Back to Teatime?

 

Seit rund 2 Wochen verzichte ich – ausnahmsweise und vorläufig auf Espresso und Kaffee.

Und trinke nur Tee, den ich sonst auch trinke, aber nun eben ohne den legendären 5stöckigen Espresso frühmorgens. Das hat eher zufälligen Grund: An einem Wochenende war die Espressodose leer und – uops – ganz ungewohnt kein Reservepäckchen mehr im Hause. Nach dem Wochenende blieb ein paar Tage wenig Zeit für Einkäufe und so blieb es “nur” bei Tee. An einem der ersten Tage rebellierte die Lust auf den fehlenden Espresso zwar in Form von knapp anderthalb Tagen Kopfschmerzen, die ich sonst so nie habe. Bei der Frage, ob die Sucht nach dem kleinen Schwarzen stärker wäre oder ich, regte sich rebellischer Widerstandsgeist und ich beschloss, erst mal auf Espresso zu verzichten. Wenn Sie so wollen: Vorgezogene “Fastenzeit”, die bei anderen ab Aschmermittwoch Diät beim Essen oder vielleicht beim Internet- oder TV-Konsum bedeutet. Warum also nicht mal Fasten = Verzicht auf etwas, das mir schwer fällt? Das einzige, was dabei mir schwer fällt, ist der Espresso. Für andere Süchte bin ich eh nicht gemacht und anfällig.

Bärige tied an der Küste  © Liz Collet

Bärige tied an der Küste © Liz Collet

So wurde umso mehr Aufmerksamkeit wieder dem Tee geschenkt, als sonst ohnehin. Und als erstes mal bei gleicher Gelegenheit alles an Teevorräten gesichtet und bisschen neu umgeräumt und beschlossen, die in einer Reihe von hübschen Teedosen vorhandenen Teesorten und deren Restbestände zu verbrauchen, bevor dann auch neue Teesorten und Tees wieder nachbefüllt würden.

Dabei entstanden zugleich einige Ideen für’s Upcycling einiger Fundstücke beim Umräumen, dazu aber an anderer Stelle dann mehr, wenn diese bearbeitet worden sind.
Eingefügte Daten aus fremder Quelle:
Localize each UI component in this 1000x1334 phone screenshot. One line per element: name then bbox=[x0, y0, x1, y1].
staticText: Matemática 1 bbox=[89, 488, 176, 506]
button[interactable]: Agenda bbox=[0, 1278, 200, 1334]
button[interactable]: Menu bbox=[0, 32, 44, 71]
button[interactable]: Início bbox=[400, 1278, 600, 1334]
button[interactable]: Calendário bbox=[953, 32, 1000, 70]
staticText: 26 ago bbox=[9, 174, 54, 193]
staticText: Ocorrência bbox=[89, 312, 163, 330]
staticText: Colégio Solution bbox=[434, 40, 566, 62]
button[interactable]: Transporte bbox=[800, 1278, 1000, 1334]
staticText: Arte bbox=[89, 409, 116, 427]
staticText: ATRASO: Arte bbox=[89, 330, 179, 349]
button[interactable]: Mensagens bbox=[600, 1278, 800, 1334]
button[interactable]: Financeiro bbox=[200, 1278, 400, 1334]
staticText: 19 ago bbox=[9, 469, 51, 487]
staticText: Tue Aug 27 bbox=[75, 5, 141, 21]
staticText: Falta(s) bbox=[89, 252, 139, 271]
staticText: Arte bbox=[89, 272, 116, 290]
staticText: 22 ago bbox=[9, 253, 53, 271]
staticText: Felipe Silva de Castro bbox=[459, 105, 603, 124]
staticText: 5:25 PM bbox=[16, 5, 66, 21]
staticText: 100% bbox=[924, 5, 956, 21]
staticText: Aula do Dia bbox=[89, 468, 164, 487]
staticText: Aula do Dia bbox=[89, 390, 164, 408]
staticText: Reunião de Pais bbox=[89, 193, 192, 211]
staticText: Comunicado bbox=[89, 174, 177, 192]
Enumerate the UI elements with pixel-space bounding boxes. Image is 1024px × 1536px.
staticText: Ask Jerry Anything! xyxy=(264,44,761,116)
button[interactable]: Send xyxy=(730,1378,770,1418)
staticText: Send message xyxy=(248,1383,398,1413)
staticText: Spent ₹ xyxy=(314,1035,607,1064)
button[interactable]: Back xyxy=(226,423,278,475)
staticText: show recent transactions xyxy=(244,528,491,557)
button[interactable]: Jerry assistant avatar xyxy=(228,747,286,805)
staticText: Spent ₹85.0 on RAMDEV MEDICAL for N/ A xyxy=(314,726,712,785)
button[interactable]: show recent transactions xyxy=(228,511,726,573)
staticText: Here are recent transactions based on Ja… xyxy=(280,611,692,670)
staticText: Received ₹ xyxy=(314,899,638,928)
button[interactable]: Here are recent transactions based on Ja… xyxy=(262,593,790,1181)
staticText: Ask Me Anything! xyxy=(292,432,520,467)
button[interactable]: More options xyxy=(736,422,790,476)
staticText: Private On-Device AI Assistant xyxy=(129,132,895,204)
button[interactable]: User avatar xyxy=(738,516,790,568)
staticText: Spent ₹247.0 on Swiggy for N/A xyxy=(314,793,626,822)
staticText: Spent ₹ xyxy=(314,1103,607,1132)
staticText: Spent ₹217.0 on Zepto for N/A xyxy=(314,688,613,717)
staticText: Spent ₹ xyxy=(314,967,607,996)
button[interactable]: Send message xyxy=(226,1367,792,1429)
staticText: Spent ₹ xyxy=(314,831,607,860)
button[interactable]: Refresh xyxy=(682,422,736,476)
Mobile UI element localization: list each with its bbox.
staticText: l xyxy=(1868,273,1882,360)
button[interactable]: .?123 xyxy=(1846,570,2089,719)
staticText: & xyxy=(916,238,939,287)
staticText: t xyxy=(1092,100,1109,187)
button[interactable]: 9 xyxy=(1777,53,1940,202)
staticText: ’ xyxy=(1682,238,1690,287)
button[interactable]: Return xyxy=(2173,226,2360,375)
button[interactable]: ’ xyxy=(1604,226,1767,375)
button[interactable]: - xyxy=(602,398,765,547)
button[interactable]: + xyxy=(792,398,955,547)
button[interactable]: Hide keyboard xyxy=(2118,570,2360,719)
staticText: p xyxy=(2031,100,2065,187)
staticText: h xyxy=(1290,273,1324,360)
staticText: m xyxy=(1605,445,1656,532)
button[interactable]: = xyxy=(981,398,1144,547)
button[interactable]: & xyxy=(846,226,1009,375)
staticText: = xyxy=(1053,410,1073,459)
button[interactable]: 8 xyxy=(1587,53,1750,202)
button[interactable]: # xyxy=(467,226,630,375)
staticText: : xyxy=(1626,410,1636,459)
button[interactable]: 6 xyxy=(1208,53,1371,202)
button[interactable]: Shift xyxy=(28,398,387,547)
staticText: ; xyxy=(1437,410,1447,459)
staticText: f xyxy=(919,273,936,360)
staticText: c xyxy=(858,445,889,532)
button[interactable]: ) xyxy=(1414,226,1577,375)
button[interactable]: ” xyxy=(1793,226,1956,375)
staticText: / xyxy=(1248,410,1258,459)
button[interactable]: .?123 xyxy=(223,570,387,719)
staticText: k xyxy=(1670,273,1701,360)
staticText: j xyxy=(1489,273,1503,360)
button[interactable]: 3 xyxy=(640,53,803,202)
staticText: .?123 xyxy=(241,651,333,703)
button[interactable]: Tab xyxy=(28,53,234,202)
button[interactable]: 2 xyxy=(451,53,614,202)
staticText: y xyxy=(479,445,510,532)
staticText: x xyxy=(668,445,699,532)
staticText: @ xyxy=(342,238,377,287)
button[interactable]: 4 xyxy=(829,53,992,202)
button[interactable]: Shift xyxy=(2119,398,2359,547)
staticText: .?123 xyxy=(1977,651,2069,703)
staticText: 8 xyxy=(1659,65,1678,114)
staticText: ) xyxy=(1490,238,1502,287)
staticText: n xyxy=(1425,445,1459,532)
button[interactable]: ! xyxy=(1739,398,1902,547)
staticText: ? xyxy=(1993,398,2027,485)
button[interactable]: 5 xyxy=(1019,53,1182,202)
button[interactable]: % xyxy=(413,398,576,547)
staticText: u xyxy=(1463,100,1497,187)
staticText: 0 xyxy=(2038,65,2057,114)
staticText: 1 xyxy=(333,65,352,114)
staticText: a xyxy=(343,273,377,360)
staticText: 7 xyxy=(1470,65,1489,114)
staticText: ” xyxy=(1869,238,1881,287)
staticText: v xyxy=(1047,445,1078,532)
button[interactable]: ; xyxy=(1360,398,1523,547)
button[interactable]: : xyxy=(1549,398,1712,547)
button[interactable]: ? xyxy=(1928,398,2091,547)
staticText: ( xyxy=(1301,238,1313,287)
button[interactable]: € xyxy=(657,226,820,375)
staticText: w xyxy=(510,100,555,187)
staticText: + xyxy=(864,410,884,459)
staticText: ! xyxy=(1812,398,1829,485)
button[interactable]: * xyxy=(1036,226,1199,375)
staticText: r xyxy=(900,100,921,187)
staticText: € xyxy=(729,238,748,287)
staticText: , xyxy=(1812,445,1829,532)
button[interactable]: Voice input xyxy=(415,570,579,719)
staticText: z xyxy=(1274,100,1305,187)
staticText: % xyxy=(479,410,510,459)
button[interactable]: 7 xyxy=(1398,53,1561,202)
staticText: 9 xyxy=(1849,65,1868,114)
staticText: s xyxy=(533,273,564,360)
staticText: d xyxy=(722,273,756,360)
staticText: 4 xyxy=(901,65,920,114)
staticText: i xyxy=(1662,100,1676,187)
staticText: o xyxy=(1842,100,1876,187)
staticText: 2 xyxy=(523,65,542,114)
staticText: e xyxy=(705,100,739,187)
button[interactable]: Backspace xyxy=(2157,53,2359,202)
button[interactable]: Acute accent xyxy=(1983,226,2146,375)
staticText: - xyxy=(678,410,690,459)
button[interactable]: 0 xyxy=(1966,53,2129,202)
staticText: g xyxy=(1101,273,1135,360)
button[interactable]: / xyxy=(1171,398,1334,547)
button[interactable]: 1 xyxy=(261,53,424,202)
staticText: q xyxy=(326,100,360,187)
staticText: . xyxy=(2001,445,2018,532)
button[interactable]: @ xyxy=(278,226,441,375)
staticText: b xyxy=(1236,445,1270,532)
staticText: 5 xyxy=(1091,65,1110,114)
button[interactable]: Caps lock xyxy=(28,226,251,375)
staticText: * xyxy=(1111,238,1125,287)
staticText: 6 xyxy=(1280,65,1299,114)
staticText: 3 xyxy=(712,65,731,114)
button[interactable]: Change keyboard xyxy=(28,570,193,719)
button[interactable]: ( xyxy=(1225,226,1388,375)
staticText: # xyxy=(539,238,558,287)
So liess sich der Espresso-Entzug mit Vergnügen an und die Teekannen wurden nur noch kurzzeitig kalt.

Bis nun eine davon Zeichen des Zahns der Zeit zeigt. Seit einigen Tagen macht eine meiner besonders lieb gewonnenen Teekannen Kummer. Ohne ersichtlichen Grund – sie wurde weder angestossen noch Ähnliches als Erklärung dafür – zeigt sie rundum Sprunglinien. Sie leckt zwar (noch) nicht, aber vermutlich wird sie nicht mehr lange standhalten, wenn sie mit heissem Wasser befüllt wird, die Linien sind auch aussen sichtbar und zeichnendie Farbe des schwarzen Tees, den ich in ihr meist aufgiesse.

Nun hat diese Kanne (Pfalzkeramik “Inzell”) nach rund 26 Jahren beinahe täglichem Einsatz im Vergleich zu weniger langlebig gebliebenen anderen Teekannen mehr als geduldig und treue Dienste getan. Aber an manchen Stücken hängt man. In ihrem Fall hatte ich mir damals Stück für Stück nicht nur diese Kanne, sondern das Service zusammengespart und nach und nach auf der Regensburger Dult gekauft. Von dem Service fehlt schon der eine oder andere Teller und Tasse, aber es ist mir deswegen nicht weniger lieb, die Teekanne besonders.

Sie war mit auf einer Hütte oberhalb Schliersees, in der Toscana und am Staffelsee ohnehin jedes Mal dabei.

Langeoog Kamille  4 Teatime © Liz Collet

Langeoog Kamille 4 Teatime © Liz Collet

Und sogar mit Auf Langeoog, als ich dort für eine Woche für die Fortbildungsakademie der Niedersächsischen Ärztekammer als Referentin in einer hübschen Ferienwohnung untergebracht war.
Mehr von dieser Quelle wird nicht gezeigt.